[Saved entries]
● ● ● ● ●
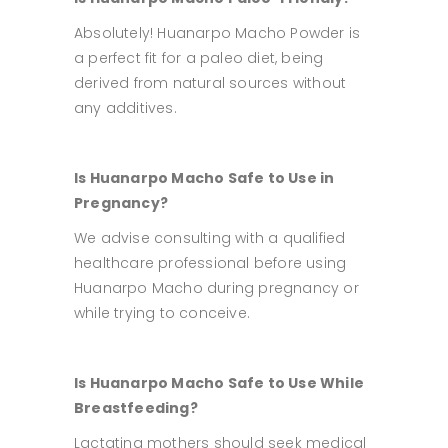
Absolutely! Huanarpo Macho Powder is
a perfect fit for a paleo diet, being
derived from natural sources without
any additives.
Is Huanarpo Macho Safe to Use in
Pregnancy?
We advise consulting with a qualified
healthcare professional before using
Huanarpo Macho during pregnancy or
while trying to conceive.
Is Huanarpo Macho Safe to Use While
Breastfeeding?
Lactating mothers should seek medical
● ● ● ● ●
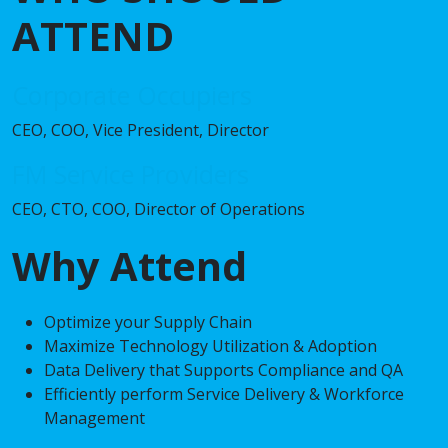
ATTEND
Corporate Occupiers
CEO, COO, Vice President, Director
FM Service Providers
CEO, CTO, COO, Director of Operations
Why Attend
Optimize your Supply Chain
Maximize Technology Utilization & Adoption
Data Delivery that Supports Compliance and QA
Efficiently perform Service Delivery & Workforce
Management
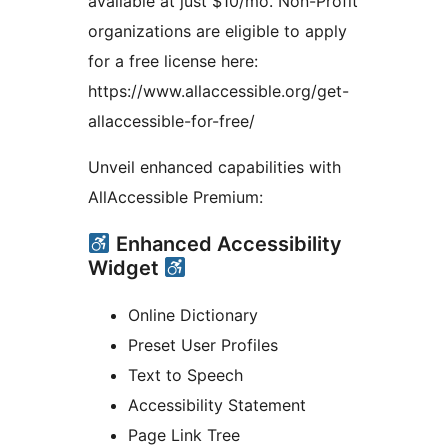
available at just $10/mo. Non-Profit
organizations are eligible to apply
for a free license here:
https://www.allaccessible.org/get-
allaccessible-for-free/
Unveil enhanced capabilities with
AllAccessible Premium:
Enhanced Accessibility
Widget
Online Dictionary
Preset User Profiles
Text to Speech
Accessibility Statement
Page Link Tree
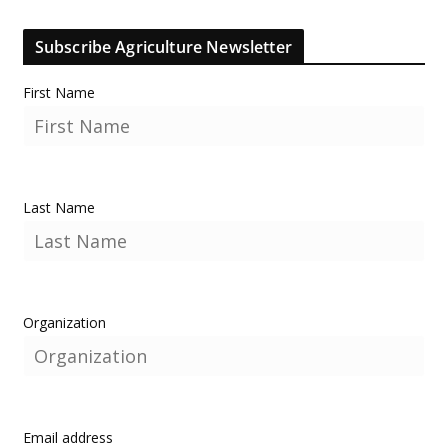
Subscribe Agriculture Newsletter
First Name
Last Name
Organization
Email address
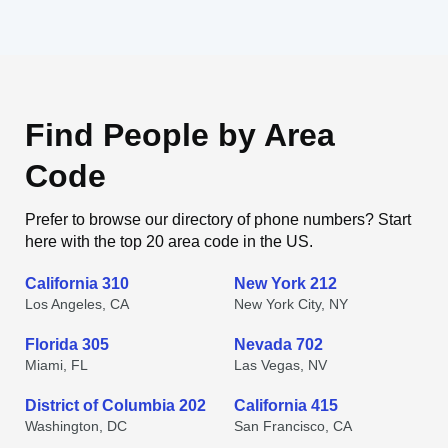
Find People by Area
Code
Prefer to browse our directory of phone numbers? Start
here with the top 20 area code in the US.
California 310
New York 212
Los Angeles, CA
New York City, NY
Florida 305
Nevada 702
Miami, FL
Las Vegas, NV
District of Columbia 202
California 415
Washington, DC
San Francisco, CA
● ● ● ● ●
TASK GOAL: Your reply should hold nothing but the lines above, from the one containing "Subscribe Agriculture Newsletter" to the one containing "San Francisco, CA", reproduced exactly minus the pictures.

ANSWER SECTION:
Subscribe Agriculture Newsletter
First Name
Last Name
Organization
Email address
Find People by Area
Code
Prefer to browse our directory of phone numbers? Start
here with the top 20 area code in the US.
California 310
New York 212
Los Angeles, CA
New York City, NY
Florida 305
Nevada 702
Miami, FL
Las Vegas, NV
District of Columbia 202
California 415
Washington, DC
San Francisco, CA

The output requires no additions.